* Entries provided
- Opening Delimiter -

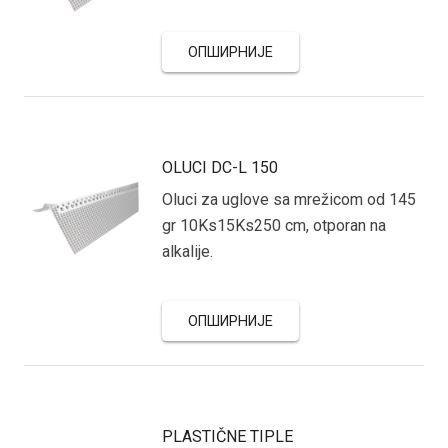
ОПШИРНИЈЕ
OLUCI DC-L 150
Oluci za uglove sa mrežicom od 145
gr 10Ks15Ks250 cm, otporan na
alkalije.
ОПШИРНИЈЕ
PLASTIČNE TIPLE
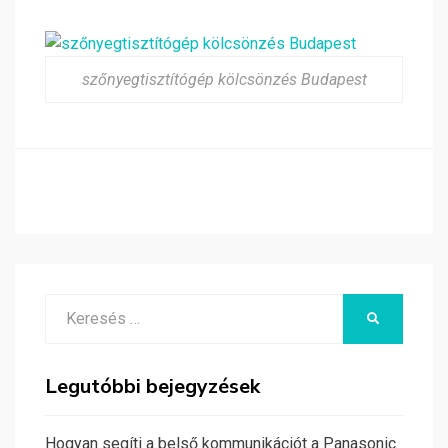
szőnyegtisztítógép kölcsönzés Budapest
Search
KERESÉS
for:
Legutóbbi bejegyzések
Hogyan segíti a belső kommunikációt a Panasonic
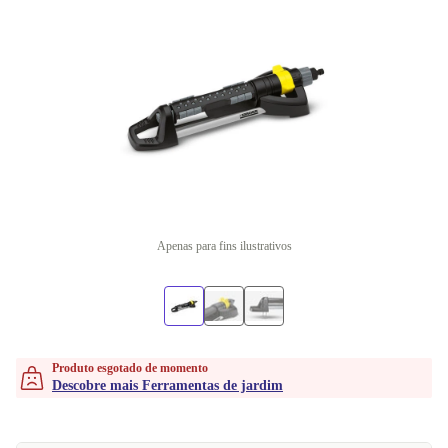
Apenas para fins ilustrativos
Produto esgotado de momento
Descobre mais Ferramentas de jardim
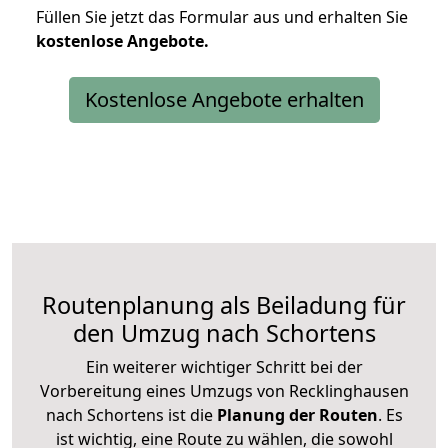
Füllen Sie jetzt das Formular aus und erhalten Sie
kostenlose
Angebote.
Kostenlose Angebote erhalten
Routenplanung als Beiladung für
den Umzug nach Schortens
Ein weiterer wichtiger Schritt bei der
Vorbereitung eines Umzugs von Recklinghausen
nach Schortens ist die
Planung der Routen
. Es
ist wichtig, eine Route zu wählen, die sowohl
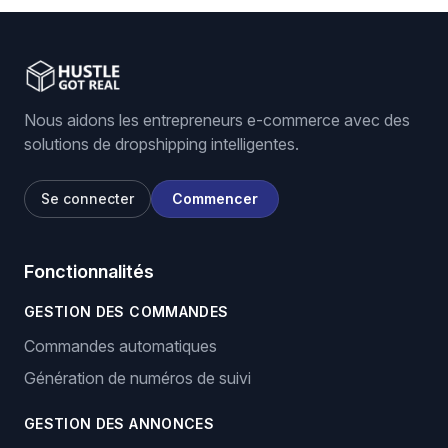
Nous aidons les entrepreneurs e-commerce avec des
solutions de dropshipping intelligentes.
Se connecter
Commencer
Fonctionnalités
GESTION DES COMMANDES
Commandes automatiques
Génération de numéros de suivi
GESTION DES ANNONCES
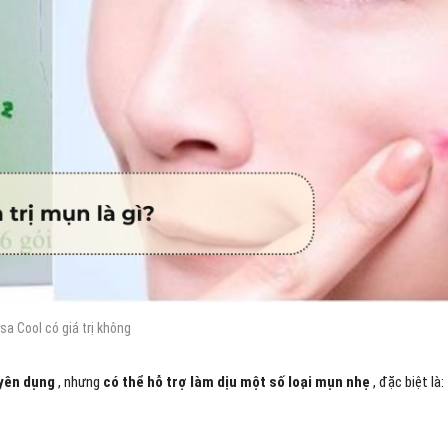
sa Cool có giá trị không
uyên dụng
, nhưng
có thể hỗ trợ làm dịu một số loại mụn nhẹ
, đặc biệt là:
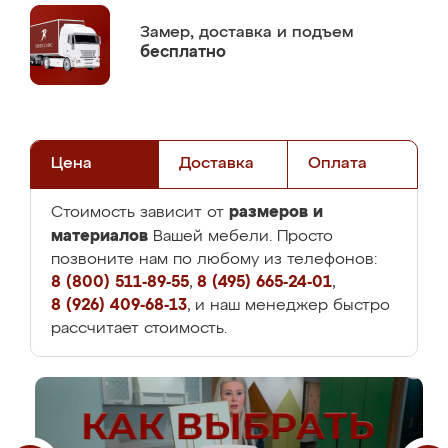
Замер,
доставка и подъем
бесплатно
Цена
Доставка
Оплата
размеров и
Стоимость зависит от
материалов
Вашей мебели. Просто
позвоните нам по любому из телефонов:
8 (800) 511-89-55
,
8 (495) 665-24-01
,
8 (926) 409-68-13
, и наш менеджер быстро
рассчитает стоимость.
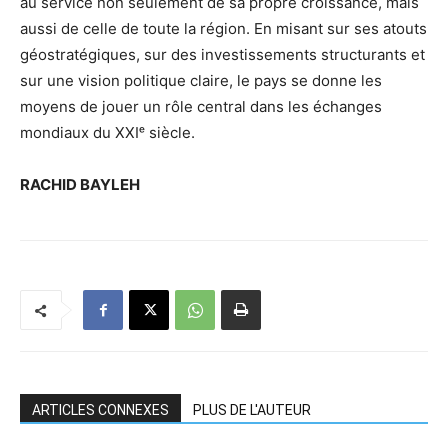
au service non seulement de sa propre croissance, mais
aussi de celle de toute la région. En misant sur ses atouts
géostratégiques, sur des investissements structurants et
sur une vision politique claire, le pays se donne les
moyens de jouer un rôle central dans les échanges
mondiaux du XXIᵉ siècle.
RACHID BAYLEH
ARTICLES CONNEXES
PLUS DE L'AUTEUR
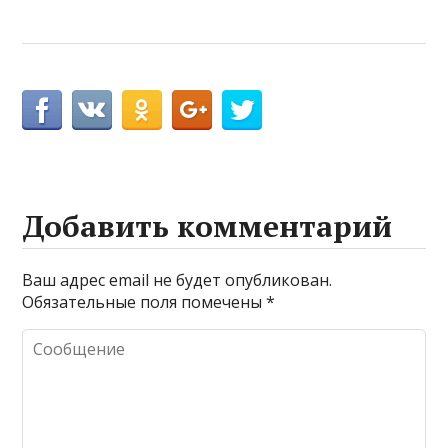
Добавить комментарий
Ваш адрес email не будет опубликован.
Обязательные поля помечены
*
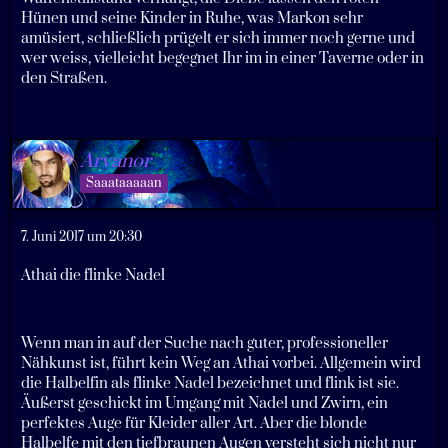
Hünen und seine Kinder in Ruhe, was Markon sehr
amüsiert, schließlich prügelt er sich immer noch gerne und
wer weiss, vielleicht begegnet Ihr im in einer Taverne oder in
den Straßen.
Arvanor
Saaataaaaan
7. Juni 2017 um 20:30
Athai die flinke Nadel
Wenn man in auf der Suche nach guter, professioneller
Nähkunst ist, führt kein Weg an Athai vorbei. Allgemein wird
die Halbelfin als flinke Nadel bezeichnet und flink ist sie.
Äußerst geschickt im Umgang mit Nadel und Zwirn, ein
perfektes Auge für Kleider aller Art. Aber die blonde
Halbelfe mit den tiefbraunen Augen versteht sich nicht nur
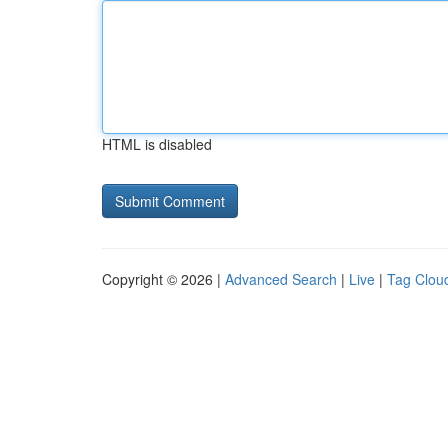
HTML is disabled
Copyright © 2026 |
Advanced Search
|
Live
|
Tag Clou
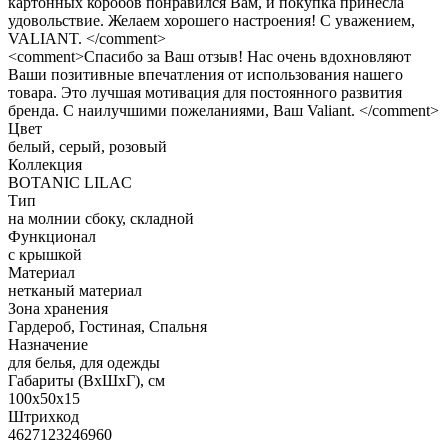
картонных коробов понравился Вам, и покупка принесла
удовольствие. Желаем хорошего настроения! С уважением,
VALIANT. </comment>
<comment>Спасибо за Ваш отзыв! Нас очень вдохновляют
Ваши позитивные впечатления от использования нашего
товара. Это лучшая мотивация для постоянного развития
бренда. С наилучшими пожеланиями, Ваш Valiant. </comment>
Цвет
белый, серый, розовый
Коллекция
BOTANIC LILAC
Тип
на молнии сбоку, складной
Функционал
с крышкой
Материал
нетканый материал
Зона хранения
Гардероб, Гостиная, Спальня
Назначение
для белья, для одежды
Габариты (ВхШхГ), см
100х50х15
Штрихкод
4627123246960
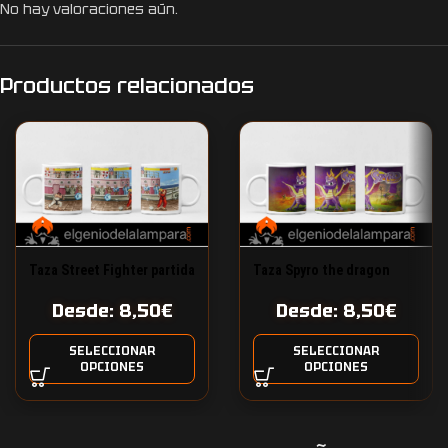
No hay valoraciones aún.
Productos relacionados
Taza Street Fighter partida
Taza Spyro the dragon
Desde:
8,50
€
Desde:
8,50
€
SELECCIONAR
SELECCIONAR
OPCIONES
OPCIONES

- Closing Delimiter -

* Work to complete
The word to find is "mais". Copy every line of the data that holds it.

* Task result
Descobre mais Ferramentas de jardim
au service non seulement de sa propre croissance, mais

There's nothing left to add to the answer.